Note: Because of the distinction made that noise points, points that are not assigned to any clusters, should be considered in the definition of an outlier, the outlier scores computed are not just the inversely-proportional scores to the membership probabilities.
top_outliers <- order(cl$outlier_scores, decreasing = TRUE)[1:10]
colors <- mapply(function(col, i) adjustcolor(col, alpha.f = cl$outlier_scores[i]),
palette()[cl$cluster+1], seq_along(cl$cluster))
plot(moons, col=colors, pch=20)
text(moons[top_outliers, ], labels = top_outliers, pos=3)
A larger example dataset may be more beneficial in explicitly revealing the usefulness of HDSBCAN. Consider the ‘DS3’ dataset originally published as part of a benchmark test dataset for the Chameleon clustering algorithm [5]. It’s clear that the shapes in this dataset can be distinguished sufficiently well by a human, however, it is well known that many clustering algorithms fail to capture the intuitive structure.
data("DS3")
plot(DS3, pch=20, cex=0.25)
Using the single parameter setting of, say, 25, HDBSCAN finds 6 clusters
cl2 <- hdbscan(DS3, minPts = 25)
cl2
## HDBSCAN clustering for 8000 objects.
## Parameters: minPts = 25
## The clustering contains 6 cluster(s) and 815 noise points.
##
## 0 1 2 3 4 5 6
## 815 1585 617 614 924 1656 1789
##
## Available fields: cluster, minPts, coredist, cluster_scores,
## membership_prob, outlier_scores, hc
Marking the noise appropriately and highlighting points based on their ‘membership probabilities’ as before, a visualization of the cluster structure can be easily crafted.
plot(DS3, col=cl2$cluster+1,
pch=ifelse(cl2$cluster == 0, 8, 1), # Mark noise as star
cex=ifelse(cl2$cluster == 0, 0.5, 0.75), # Decrease size of noise
xlab=NA, ylab=NA)
colors <- sapply(1:length(cl2$cluster),
function(i) adjustcolor(palette()[(cl2$cluster+1)[i]], alpha.f = cl2$membership_prob[i]))
points(DS3, col=colors, pch=20)
The simplified tree can be particularly useful for larger datasets
plot(cl2, scale = 3, gradient = c("purple", "orange", "red"), show_flat = TRUE)
All of the computational and memory intensive tasks required by HDSBCAN were written in C++ using the Rcpp package. With DBSCAN, the performance depends on the parameter settings, primarily on the radius at which points are considered as candidates for clustering (‘eps’), and generally less so on the ‘minPts’ parameter.

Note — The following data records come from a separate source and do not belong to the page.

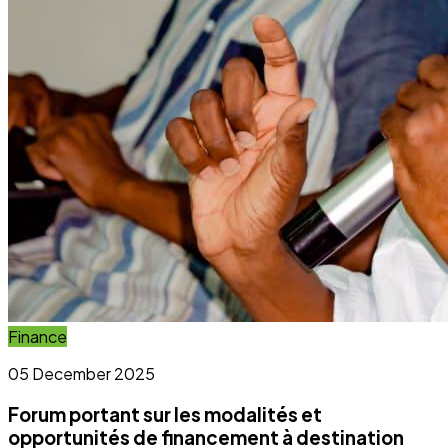
Forum portant sur les modalités et
opportunités de financement à destination
des OSC et OCB
Lire l'article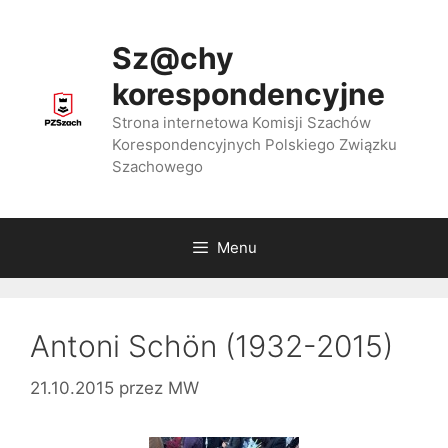
Przejdź
do
Sz@chy
treści
korespondencyjne
Strona internetowa Komisji Szachów
Korespondencyjnych Polskiego Związku
Szachowego
Menu
Antoni Schön (1932-2015)
21.10.2015
przez
MW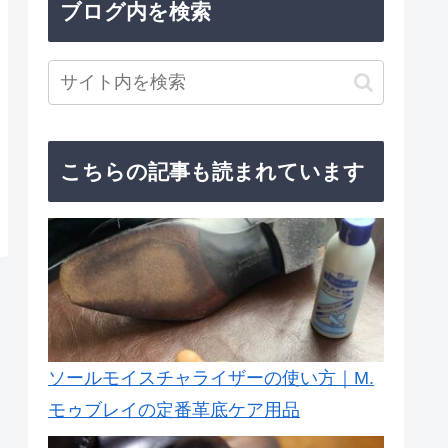
ブログ内を検索
こちらの記事も読まれています
ソールモイスチャライザーの使い方｜M.
モゥブレイの定番革底ケア用品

Intuitively, larger values of eps increase the computation time.
One of the primary computational bottleneck with using HDBSCAN is the computation of the full (euclidean) pairwise distance between all points, for which HDBSCAN currently relies on base R ‘dist’ method for. If a precomputed one is available, the running time of HDBSCAN can be moderately reduced.